Below are records; how many of their lines contain "Welche"? Answer with only the number.

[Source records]
= Beginning of Section =

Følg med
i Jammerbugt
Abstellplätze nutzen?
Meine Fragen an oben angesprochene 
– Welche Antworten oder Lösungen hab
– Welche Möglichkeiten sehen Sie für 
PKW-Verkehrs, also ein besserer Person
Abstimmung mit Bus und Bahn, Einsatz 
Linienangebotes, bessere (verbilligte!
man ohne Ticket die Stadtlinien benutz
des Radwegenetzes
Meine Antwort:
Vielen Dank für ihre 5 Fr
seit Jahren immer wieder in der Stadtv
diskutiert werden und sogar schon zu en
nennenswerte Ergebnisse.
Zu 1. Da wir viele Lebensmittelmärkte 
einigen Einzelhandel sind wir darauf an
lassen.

= End of Section =

-- SOLVED EXERCISE --
2